In 2015 he received the European Prize in Combinatorics for his far-reaching and deep-seated contributions to discrete geometry with analytical methods and especially for his solution of old problems by Perles and Shephard (which go back to Legendre and Steinitz ) on projectively unambiguous polyhedra (laudation). In 2016 he received an ERC Starting Grant and in 2018 he was made a Fellow of the Knut and Alice Wallenberg Foundation. In 2017 he received the Klachky Prize of the Hebrew University.

With Padrol, he completed Mnëv's theorem of universality for realizations of simplicial polytopes.
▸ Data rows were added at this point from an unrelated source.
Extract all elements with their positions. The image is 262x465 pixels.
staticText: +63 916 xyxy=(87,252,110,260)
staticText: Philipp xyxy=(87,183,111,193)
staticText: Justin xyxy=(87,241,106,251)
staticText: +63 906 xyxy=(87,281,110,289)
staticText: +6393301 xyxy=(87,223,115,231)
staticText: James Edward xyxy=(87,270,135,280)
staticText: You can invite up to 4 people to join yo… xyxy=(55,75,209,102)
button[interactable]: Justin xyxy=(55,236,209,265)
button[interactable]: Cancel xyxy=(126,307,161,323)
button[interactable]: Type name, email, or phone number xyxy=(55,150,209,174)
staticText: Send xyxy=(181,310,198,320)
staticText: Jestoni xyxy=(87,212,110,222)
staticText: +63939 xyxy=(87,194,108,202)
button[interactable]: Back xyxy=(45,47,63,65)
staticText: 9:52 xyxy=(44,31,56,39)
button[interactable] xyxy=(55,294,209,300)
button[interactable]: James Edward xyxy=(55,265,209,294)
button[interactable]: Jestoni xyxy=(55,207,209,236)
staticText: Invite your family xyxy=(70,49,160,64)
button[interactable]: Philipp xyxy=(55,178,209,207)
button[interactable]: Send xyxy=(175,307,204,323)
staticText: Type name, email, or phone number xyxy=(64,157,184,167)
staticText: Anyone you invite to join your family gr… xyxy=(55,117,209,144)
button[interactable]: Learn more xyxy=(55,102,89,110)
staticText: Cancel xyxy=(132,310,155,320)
In 2015, together with June Huh and Eric Katz , he solved a conjecture made by Gian-Carlo Rota , Heron and Welsh. It says that the coefficients of the chromatic polynomial of matroids form a log-concave sequence and the proof showed an unexpected connection between combinatorial objects and Hodge's theory, which originally came from algebraic geometry . For this he received the New Horizons in Mathematics Prize in 2019 .
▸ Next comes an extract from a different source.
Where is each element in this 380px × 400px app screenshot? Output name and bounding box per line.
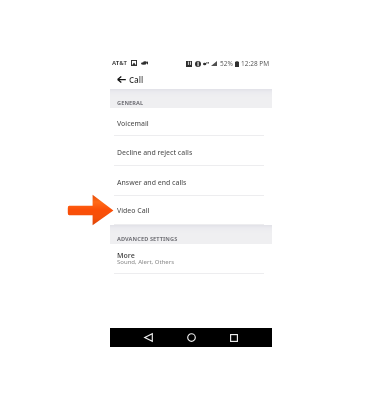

At the end of 2018 he solved Peter McMullen's g-conjecture for triangulated spheres. In 2020 he received the EMS Prize for his work .

Fonts

  • with Günter Ziegler: Many projectively unique polytopes, Inventiones Mathematicae, Volume 199, 2014, pp. 581–652, Arxiv
  • with June Huh and Eric Katz: Hodge theory for combinatorial geometries, Annals of Mathematics, 2018, arxiv : 1511.02888 [math.CO]
  • with June Huh and Eric Katz: Hodge theory of matroids, Notices of the AMS, January 2017, online
  • with Arnau Padrol: The universality theorem for neighborly polytopes. Combinatorica 37, No. 2, 129-136 (2017).
  • with Anders Björner : Filtered geometric lattices and Lefschetz Section Theorems over the tropical semiring, Arxiv 2014
  • with Raman Sanyal: Relative Stanley-Reisner theory and upper bound theorems for Minkowski sums. Publ. Math., Inst. Hautes Étud. Sci. 124, 99-163 (2016).

Web links

Individual evidence

  1. Published by Arxiv 2014
  2. European Prize in Combinatorics 2015
  3. Karim Adiprasito June Huh, Eric Katz: Hodge theory for combinatorial geometries, Arxiv 2015
  4. Gil Kalai: Amazing: Karim Adiprasito proved the g-conjecture for spheres! In: Combinatorics and more. December 25, 2018, accessed January 27, 2019 .
  5. Karim Adiprasito: Combinatorial Lefschetz theorems beyond positivity . December 26, 2018, arxiv : 1812.10454v4 , bibcode : 2018arXiv181210454A (English).